President Trump kicked off his reelection campaign in front of a large crowd in Orlando Tuesday night. Critics said his campaign didn’t need a kickoff because it never really ended. And while that may be true, he isn’t the first president to thrive in a perpetual campaign mode.
Few on either side of the political spectrum will admit this, but this is an area President Trump and his predecessor, President Obama, have in common. Both are much more comfortable standing in front of a jam-packed stadium than they are in more intimate conversations with real people about real policy.
That’s unfortunate, because the nation needs more serious conversations than applause-line-filled campaign speeches.
When candidates, pundits or just regular political observers ignore the problems of the nation in order to gratify political pride or demonize political opponents, the people lose. When issues are discussed only as sweeping generalities rather than specific solutions, communities suffer. When the focus — by both political parties — is on banners, balloons and which candidate can deliver a speech in front of the most American flags, opportunities for real progress are missed.
When politicians become obsessed with made-for-TV and social media moments rather than keeping promises — exemplifying decency and elevating humanity – all are left wanting.

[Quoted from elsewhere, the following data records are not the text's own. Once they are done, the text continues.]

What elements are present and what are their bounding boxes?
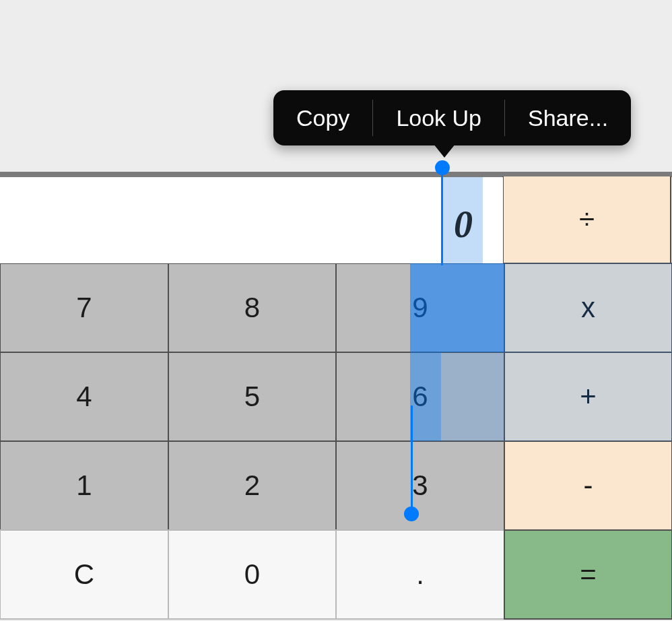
- key-2[interactable]: 2: [168, 440, 337, 531]
- selection-caret-line-top: [441, 168, 443, 265]
- context-menu-lookup[interactable]: Look Up: [373, 90, 504, 145]
- decimal-button[interactable]: .: [335, 529, 505, 620]
- context-menu-caret-icon: [434, 144, 455, 158]
- context-menu: Copy Look Up Share...: [273, 90, 631, 145]
- key-9[interactable]: 9: [335, 263, 505, 353]
- display-cell[interactable]: 0: [0, 177, 503, 263]
- selection-caret-dot-top[interactable]: [435, 160, 450, 175]
- divide-label: ÷: [579, 203, 595, 236]
- divide-button[interactable]: ÷: [502, 176, 671, 264]
- key-4[interactable]: 4: [0, 352, 169, 442]
- key-6[interactable]: 6: [335, 352, 505, 442]
- keypad-grid: 7 8 9 x 4 5 6 + 1 2 3 - C 0 . =: [0, 263, 672, 619]
- key-7[interactable]: 7: [0, 263, 169, 353]
- key-8[interactable]: 8: [168, 263, 337, 353]
- key-1[interactable]: 1: [0, 440, 169, 531]
- equals-button[interactable]: =: [504, 529, 672, 620]
- calculator-surface: 0 ÷ 7 8 9 x 4 5 6 + 1 2 3 - C 0 . =: [0, 172, 672, 619]
- key-5[interactable]: 5: [168, 352, 337, 442]
- context-menu-copy[interactable]: Copy: [273, 90, 372, 145]
- key-3[interactable]: 3: [335, 440, 505, 531]
- plus-button[interactable]: +: [504, 352, 672, 442]
- selection-caret-dot-bottom[interactable]: [404, 506, 419, 521]
- minus-button[interactable]: -: [504, 440, 672, 531]
- key-0[interactable]: 0: [168, 529, 337, 620]
- multiply-button[interactable]: x: [504, 263, 672, 353]
- display-row: 0 ÷: [0, 177, 672, 263]
- clear-button[interactable]: C: [0, 529, 169, 620]
- selection-caret-line-bottom: [411, 405, 413, 512]
- display-value: 0: [454, 203, 473, 246]
- context-menu-share[interactable]: Share...: [505, 90, 631, 145]
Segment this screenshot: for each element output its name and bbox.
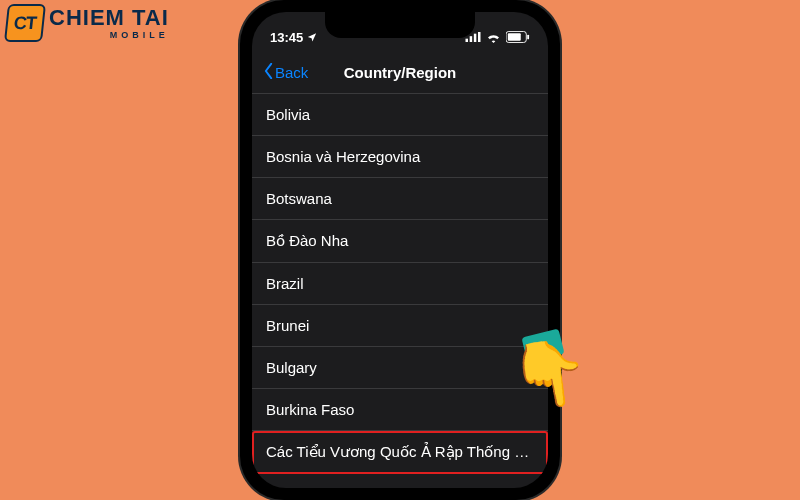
country-row[interactable]: Burkina Faso xyxy=(252,389,548,431)
phone-notch xyxy=(325,12,475,38)
back-label: Back xyxy=(275,64,308,81)
country-list[interactable]: BoliviaBosnia và HerzegovinaBotswanaBồ Đ… xyxy=(252,94,548,488)
wifi-icon xyxy=(486,32,501,43)
logo-brand-text: CHIEM TAI xyxy=(49,7,169,29)
phone-frame: 13:45 Ba xyxy=(240,0,560,500)
pointing-hand-icon: 👇 xyxy=(506,337,594,412)
country-row[interactable]: Bosnia và Herzegovina xyxy=(252,136,548,178)
svg-rect-0 xyxy=(466,39,469,42)
logo-badge: CT xyxy=(4,4,46,42)
svg-rect-6 xyxy=(527,35,529,40)
chevron-left-icon xyxy=(264,63,273,82)
location-icon xyxy=(307,30,317,45)
battery-icon xyxy=(506,31,530,43)
svg-rect-2 xyxy=(474,34,477,42)
country-row[interactable]: Brunei xyxy=(252,305,548,347)
nav-bar: Back Country/Region xyxy=(252,52,548,94)
status-time: 13:45 xyxy=(270,30,303,45)
country-row[interactable]: Cameroon xyxy=(252,474,548,488)
svg-rect-5 xyxy=(508,33,521,40)
brand-logo: CT CHIEM TAI MOBILE xyxy=(6,4,169,42)
country-row[interactable]: Bồ Đào Nha xyxy=(252,220,548,263)
country-row[interactable]: Brazil xyxy=(252,263,548,305)
svg-rect-3 xyxy=(478,32,481,42)
svg-rect-1 xyxy=(470,36,473,42)
country-row[interactable]: Botswana xyxy=(252,178,548,220)
country-row[interactable]: Bolivia xyxy=(252,94,548,136)
back-button[interactable]: Back xyxy=(264,63,308,82)
page-title: Country/Region xyxy=(344,64,457,81)
logo-sub-text: MOBILE xyxy=(49,31,169,40)
country-row[interactable]: Các Tiểu Vương Quốc Ả Rập Thống Nhất xyxy=(252,431,548,474)
phone-screen: 13:45 Ba xyxy=(252,12,548,488)
country-row[interactable]: Bulgary xyxy=(252,347,548,389)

When the focus — by both political parties — is on banners, balloons and which candidate can deliver a speech in front of the most American flags, opportunities for real progress are missed.
The desire for less name-calling and speculation about foreign interference in past elections appears to be the biggest thing about which Americans agree. The Pew Research Center found that top issues for both Republican and Democrats include health care, border security, the economy and education. These are the discussions that should be dominating political discourse, not the name-calling and threat-filled rhetoric we’ve become accustomed to.
Immigration can be fixed. We have previously urged leaders to see immigration as a bridge issue, not a wedge. Better conversations can lead to greater cooperation and real solutions.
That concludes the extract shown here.